This is the second part of FortiGuard Labs’ deep analysis of the new Emotet variant. In the first part of the analysis we demonstrated that by bypassing the server-side Anti-Debug or Anti-Analysis technique we could download three or four modules (.dll files) from the C&C server. In that first blog we only analyzed one module (I named it ‘module2’). In this blog, we’ll review how the other modules work. Here we go.
As I detailed in Part 1 of this blog, the first module we’re looking at here (I’ve named it ‘module1’) is loaded in a ThreadFunction, whose main function is to go through all Outlook accounts by reading the PST files. A PST file is a personal folder file in Microsoft Outlook that stores your email messages, calendar, tasks, and other items. PST files are usually located in the “Documents\Outlook Files” folder on your computer. See Figure 1.
Figure 1. PST files
Microsoft has provided a group of APIs called MAPI (Microsoft Outlook Messaging API), which is the messaging architecture for Microsoft Outlook. Using the MAPIs you can operate PST files. The MAPIs are used in the module1 file.
Once module1 file is executed it creates a temporary file that is used to store the stolen Outlook version information and email addresses that have been collected. Loading MAPI functions is the next step. Figure 2 shows how, along with what it loads.
Figure 2. Loading MAPI functions
It then starts reading all PST files according to the Outlook accounts on the computer, going through all email messages with an unread status in every folder (Inbox, Deleted Items, Junk E-mail, Sent Items, etc.) under one email account. It steals the sender name and the email address from each unread email. Figure 3 shows a sample unread email about a Facebook notification that was sent to me.

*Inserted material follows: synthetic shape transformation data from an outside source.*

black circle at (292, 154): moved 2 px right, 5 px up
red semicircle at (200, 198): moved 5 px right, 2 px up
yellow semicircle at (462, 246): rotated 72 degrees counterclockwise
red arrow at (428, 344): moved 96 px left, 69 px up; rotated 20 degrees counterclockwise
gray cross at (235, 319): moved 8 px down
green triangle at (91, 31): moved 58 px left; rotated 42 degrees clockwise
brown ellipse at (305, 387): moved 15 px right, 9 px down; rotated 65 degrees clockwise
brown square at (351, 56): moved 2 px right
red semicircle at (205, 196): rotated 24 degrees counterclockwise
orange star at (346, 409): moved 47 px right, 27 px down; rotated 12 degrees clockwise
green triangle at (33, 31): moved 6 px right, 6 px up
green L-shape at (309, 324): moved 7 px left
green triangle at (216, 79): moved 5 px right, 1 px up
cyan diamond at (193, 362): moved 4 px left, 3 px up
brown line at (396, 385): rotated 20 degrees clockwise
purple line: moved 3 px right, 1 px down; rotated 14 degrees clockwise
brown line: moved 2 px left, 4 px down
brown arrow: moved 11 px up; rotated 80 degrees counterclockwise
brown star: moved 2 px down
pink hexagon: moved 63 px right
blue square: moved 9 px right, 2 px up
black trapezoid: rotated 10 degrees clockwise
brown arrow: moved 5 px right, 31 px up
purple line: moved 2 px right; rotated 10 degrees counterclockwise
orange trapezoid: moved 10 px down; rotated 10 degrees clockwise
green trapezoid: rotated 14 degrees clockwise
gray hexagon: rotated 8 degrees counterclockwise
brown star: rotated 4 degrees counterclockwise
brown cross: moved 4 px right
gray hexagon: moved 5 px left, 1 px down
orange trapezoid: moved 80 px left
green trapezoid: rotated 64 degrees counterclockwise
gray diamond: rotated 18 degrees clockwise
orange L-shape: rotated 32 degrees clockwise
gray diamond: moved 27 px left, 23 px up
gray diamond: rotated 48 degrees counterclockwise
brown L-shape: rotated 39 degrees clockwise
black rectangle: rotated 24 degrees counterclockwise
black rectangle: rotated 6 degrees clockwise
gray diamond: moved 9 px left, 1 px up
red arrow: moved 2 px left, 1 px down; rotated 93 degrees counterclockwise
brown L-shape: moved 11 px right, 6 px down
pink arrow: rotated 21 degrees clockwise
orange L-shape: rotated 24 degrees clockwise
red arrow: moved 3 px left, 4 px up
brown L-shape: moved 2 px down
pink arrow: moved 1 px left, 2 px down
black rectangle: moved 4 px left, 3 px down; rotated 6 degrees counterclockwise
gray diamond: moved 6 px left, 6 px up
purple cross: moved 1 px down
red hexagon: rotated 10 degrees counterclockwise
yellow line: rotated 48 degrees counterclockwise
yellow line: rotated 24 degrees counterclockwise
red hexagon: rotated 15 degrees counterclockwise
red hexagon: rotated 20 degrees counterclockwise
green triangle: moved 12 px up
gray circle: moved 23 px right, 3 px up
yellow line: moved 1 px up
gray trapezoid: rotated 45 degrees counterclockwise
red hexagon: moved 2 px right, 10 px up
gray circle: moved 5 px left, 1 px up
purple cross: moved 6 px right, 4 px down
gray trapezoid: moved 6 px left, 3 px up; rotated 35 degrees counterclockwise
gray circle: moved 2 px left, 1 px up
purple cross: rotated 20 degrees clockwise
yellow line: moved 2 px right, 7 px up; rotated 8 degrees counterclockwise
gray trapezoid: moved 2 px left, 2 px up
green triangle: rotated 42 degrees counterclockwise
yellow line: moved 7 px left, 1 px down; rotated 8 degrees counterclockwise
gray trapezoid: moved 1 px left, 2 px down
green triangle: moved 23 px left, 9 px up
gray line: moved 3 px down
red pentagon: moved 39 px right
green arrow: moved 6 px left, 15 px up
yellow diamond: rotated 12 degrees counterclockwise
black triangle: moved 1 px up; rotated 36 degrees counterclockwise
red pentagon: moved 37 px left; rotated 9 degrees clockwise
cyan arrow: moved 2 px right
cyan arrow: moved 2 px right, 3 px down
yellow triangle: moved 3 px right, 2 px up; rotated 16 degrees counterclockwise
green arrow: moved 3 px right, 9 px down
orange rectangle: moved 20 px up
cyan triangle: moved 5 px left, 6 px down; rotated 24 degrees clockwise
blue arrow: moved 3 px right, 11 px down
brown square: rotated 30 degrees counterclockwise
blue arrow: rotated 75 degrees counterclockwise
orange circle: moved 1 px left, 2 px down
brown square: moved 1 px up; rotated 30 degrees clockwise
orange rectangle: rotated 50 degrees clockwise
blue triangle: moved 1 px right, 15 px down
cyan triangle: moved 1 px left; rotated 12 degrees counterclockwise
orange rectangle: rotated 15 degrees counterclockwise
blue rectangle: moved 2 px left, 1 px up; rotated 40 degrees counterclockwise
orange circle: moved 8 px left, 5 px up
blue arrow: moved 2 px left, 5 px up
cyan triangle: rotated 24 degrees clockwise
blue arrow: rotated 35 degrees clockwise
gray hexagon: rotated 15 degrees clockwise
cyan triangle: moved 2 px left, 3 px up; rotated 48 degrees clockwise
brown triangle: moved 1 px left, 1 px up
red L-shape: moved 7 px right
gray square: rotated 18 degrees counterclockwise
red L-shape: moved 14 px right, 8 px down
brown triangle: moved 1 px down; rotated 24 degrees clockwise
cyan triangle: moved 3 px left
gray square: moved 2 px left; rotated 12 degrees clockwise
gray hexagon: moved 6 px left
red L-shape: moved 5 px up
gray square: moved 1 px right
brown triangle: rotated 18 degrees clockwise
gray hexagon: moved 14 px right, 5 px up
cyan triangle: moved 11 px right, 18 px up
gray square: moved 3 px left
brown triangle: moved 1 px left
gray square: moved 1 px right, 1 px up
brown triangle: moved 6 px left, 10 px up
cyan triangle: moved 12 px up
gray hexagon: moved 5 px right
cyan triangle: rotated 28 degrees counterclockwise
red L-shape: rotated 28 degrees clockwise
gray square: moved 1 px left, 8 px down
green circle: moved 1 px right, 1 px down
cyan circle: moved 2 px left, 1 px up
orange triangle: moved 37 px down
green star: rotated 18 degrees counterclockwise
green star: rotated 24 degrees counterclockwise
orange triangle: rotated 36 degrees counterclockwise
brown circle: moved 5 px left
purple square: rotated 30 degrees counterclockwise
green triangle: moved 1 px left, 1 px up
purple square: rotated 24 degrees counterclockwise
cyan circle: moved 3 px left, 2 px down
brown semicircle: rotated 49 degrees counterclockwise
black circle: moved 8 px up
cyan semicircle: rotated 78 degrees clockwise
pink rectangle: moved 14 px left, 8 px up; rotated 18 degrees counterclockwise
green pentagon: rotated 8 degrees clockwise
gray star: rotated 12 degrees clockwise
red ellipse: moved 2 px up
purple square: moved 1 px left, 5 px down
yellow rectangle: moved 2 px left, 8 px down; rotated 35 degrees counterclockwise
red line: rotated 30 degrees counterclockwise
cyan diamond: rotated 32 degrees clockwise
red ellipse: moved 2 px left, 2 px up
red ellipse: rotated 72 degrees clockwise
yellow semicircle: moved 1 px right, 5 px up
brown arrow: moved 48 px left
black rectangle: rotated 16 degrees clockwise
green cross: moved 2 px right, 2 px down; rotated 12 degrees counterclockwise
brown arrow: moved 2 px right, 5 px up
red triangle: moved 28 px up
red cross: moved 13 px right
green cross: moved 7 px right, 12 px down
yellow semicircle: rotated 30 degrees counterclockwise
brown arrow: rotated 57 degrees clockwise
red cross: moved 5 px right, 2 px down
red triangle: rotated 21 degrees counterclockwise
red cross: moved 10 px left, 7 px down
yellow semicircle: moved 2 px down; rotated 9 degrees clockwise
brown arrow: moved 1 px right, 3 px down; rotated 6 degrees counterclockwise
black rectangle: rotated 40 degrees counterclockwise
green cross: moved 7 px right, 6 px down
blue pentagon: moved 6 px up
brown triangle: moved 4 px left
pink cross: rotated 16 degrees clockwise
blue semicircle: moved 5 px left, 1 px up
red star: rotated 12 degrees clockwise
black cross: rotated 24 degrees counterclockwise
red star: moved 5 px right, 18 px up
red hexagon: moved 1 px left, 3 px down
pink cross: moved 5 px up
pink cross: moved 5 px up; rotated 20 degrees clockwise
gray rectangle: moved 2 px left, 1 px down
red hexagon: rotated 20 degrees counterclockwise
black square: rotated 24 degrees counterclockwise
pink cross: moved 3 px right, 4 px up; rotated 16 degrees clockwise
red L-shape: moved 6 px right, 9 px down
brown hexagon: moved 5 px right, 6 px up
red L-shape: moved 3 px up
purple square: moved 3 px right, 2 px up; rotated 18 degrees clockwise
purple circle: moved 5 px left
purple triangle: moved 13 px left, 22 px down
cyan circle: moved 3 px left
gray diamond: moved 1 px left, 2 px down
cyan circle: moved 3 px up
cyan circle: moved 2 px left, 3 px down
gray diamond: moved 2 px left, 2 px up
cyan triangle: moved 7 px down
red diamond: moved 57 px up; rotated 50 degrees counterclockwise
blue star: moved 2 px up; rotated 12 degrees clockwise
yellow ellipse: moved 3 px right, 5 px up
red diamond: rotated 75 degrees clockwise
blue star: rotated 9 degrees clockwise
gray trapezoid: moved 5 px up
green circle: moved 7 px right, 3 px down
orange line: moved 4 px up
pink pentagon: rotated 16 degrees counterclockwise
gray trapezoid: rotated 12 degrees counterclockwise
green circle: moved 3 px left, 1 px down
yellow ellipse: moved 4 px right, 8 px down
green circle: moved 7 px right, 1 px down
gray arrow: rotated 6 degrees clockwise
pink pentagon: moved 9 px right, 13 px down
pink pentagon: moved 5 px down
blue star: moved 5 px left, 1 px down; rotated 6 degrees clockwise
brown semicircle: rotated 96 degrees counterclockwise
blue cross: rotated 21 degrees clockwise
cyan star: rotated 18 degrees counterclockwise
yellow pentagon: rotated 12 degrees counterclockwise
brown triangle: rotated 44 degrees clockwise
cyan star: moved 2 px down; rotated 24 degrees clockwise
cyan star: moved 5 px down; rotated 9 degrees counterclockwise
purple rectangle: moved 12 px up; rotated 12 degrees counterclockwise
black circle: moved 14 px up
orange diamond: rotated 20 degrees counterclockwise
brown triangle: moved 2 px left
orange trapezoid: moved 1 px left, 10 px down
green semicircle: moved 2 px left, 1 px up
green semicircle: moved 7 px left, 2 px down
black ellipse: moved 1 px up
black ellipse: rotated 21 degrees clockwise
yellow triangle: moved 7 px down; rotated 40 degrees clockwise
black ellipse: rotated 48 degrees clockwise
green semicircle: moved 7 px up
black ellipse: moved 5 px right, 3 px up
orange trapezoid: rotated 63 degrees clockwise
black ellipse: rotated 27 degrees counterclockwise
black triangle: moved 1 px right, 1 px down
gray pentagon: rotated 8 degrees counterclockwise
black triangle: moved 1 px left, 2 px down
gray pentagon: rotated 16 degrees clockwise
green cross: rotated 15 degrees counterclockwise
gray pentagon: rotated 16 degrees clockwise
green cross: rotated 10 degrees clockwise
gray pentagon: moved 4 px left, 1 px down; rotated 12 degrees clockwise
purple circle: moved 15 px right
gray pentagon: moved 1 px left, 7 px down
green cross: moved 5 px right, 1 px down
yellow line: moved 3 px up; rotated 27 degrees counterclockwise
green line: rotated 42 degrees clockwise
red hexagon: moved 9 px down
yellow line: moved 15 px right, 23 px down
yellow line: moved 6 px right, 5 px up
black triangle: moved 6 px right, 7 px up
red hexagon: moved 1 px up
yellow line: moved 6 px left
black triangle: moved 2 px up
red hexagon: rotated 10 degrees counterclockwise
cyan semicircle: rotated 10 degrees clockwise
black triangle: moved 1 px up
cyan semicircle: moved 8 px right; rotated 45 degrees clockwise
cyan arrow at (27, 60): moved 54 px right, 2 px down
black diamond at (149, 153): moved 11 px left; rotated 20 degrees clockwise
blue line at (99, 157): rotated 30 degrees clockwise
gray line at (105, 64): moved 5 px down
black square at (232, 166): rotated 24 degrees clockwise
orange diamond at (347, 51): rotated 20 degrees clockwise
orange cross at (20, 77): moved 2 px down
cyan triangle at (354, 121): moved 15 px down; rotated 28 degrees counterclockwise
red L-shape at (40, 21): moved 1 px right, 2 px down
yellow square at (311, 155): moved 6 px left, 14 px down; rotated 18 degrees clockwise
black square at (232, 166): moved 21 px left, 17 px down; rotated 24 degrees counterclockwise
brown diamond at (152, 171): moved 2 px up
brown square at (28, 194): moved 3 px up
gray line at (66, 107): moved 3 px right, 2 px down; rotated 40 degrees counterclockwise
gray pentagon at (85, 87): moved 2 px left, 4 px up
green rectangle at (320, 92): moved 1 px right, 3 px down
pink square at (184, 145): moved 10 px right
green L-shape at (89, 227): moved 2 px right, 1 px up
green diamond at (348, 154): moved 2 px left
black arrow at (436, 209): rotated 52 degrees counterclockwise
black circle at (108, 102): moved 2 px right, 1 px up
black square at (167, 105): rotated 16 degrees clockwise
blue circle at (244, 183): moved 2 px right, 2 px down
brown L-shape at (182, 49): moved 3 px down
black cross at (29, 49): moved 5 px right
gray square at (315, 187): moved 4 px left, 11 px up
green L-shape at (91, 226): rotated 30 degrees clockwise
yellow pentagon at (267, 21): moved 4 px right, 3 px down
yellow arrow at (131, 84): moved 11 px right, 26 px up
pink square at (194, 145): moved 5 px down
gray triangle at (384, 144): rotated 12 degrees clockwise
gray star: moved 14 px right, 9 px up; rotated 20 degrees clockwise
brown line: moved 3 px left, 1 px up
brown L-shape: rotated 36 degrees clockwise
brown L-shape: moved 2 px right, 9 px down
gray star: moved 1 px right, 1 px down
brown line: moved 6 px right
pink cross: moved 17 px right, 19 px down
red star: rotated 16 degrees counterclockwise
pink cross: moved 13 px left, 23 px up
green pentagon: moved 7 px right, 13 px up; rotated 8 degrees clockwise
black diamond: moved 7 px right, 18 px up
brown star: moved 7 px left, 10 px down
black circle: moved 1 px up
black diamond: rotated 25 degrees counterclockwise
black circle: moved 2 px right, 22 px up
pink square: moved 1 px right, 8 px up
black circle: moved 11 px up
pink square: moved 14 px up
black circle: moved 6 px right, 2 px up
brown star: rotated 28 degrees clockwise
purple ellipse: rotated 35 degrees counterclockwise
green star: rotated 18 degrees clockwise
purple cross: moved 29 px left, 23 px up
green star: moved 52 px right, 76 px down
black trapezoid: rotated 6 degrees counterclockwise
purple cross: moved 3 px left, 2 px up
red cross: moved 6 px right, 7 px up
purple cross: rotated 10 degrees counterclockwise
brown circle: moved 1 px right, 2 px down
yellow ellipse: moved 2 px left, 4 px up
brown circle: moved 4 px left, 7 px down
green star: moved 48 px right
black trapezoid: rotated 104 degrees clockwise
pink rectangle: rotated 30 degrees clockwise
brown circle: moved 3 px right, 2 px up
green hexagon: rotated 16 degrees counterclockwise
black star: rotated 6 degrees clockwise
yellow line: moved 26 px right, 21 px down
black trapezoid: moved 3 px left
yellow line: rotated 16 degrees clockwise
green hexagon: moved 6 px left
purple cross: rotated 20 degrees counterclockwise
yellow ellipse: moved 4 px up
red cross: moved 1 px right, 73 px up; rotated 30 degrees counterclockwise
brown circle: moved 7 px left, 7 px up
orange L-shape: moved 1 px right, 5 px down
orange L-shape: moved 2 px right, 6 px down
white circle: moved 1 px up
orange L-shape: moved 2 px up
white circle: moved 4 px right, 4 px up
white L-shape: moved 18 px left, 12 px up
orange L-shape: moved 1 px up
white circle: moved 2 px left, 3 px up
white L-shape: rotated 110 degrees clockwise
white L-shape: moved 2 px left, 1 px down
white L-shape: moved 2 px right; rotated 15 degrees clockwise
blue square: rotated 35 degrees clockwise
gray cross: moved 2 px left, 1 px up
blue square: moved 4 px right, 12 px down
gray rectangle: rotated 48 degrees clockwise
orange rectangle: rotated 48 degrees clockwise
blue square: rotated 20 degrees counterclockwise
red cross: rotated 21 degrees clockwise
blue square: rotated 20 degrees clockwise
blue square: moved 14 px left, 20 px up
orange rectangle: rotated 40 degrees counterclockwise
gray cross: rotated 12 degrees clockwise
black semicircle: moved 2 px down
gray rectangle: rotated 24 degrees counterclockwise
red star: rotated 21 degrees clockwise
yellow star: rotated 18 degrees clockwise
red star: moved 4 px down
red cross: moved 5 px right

Figure 3. Sample unread email message
Figure 4 shows what module1 has stolen from the unread email message shown in Figure 3. “Facebook” is the sender name, and “firstname.lastname@example.org” is the sender’s email address.
Figure 4. The stolen email information in the memory buffer
As I mentioned before, the stolen data is saved in a temporary file. In this case, it’s “AE74.tmp.” It will be read when module1 prepares to encrypt and send the stolen information to its C&C server. Figure 5 shows the data before encryption, which is read from “AE74.tmp.”
Figure 5. Data before encryption
As you can see, it contains the Outlook version and stolen email information. Once encrypted, the data will be sent to the C&C server through a “POST” request. Figure 6 is the packet screenshot from WireShark.
Figure 6. Sending the encrypted data to the C&C server
This is the largest Emotet module (I have named it ‘module4’) of the malware’s four modules. Its main function is to send spam to the email addresses which were stolen and sent to the C&C server. When it is executed in a thread it generates a GUID by calling the CoCreateGuid function. It then base64-encodes the GUID and sends it as a cookie to the C&C server. The response provides the encrypted spam message, as well as the email addresses that the spam will be sent to. The two figures below show the packet from the C&C server, as well as the content after decryption.
Figure 7. Sent GUID and response from the C&C server
Figure 8. Decrypted spam template and email addresses
Once module4 receives the decrypted data, it reads out the spam template and the email addresses the spam message is being sent to. In module4, it supports SMTP protocol over both port 25 (regular) and port 587 (SSL). The figures below show how it uses the SMTP protocol to spread this spam, and what the spam looks like in an email client.
Figure 9. Related code and data generating SMTP packets
Figure 10. Spam shown in Wireshark
Figure 11. Spam shown in email client
As you can see in Figure 11, the spam attempts to trick the email recipients into opening a URL, that points to a malicious Word file. Figure 12 shows its Antivirus detection rating on VirusTotal.
Figure 12. Antivirus detection rate on VirusTotal
From this deep analysis of the new Emotet variant we can see that it focuses on stealing email-related data from a victim’s device, and then uses that device and the email addresses it has collected from it to send spam that can spread other malware.
NOTE: at the end of my analysis, I noticed that the Anti-Debug technique on the server side sometimes worked, and sometimes didn’t.
The URL attached to the spam generated by this malware has been detected as Malicious Websites by the FortiGuard Webfilter service, and the downloaded Word file has been detected as WM/Agent.DEA!tr.dldr by the FortiGuard Antivirus service.
Module1 (size 1c000H): steals email addresses and the recipients’ names from Outlook PST files.
Module2 (size 32000h): steals credentials from installed Office Outlook, IncrediMail, Group Mail, MSN Messenger, Mozilla ThunderBird, etc. The analysis of this module was provided in the first blog.
Module3 (size 70000h): steals saved information in browsers. Since it’s simple, I chose to not provide any analysis.
Module4 (size 0F0000h): sends spams to spread other malware.